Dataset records
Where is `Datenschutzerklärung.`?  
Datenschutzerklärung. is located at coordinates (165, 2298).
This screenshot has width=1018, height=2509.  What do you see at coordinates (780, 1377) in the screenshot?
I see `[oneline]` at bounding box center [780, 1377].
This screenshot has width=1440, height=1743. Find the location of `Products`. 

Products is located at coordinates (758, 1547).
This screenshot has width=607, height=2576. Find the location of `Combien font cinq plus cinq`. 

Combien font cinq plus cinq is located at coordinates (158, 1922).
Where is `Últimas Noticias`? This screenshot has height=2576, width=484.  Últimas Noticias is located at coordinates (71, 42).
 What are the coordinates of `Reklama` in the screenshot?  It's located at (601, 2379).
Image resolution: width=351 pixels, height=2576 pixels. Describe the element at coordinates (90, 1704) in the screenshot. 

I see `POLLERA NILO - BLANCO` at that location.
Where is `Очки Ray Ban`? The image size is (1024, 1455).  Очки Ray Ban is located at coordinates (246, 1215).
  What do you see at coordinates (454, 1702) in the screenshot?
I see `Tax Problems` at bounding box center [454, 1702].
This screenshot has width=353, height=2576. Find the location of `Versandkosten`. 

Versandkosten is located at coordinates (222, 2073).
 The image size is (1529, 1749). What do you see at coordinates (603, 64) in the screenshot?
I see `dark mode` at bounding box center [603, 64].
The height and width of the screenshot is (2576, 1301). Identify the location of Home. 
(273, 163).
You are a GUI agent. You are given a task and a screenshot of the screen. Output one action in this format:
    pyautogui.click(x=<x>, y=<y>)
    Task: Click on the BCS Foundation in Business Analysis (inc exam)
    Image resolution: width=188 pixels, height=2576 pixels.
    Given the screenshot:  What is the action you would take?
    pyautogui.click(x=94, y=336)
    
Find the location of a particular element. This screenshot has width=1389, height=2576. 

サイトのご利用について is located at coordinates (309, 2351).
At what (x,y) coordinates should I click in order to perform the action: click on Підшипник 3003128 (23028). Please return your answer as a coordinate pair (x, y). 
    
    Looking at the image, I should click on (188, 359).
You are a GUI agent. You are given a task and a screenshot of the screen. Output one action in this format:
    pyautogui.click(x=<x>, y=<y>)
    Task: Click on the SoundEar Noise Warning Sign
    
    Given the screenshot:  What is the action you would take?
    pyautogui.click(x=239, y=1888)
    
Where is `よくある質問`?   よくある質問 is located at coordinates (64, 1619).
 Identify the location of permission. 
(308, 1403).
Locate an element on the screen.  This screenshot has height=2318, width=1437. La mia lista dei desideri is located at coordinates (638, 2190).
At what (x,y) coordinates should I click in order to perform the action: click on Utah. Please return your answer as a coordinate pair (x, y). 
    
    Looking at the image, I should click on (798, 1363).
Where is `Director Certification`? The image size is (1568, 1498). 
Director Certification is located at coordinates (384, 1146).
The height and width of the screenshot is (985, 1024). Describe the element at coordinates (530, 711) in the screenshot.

What this task involves:
An exact, complete copy of the lines above from the one with "The height and width of the screenshot is (2576, 1301)." through the one with "Locate an element" is the whole answer.

Completed exercise:
The height and width of the screenshot is (2576, 1301). Identify the location of Home. 
(273, 163).
You are a GUI agent. You are given a task and a screenshot of the screen. Output one action in this format:
    pyautogui.click(x=<x>, y=<y>)
    Task: Click on the BCS Foundation in Business Analysis (inc exam)
    Image resolution: width=188 pixels, height=2576 pixels.
    Given the screenshot:  What is the action you would take?
    pyautogui.click(x=94, y=336)
    
Find the location of a particular element. This screenshot has width=1389, height=2576. 

サイトのご利用について is located at coordinates (309, 2351).
At what (x,y) coordinates should I click in order to perform the action: click on Підшипник 3003128 (23028). Please return your answer as a coordinate pair (x, y). 
    
    Looking at the image, I should click on (188, 359).
You are a GUI agent. You are given a task and a screenshot of the screen. Output one action in this format:
    pyautogui.click(x=<x>, y=<y>)
    Task: Click on the SoundEar Noise Warning Sign
    
    Given the screenshot:  What is the action you would take?
    pyautogui.click(x=239, y=1888)
    
Where is `よくある質問`?   よくある質問 is located at coordinates (64, 1619).
 Identify the location of permission. 
(308, 1403).
Locate an element on the screen.  This screenshot has height=2318, width=1437. La mia lista dei desideri is located at coordinates (638, 2190).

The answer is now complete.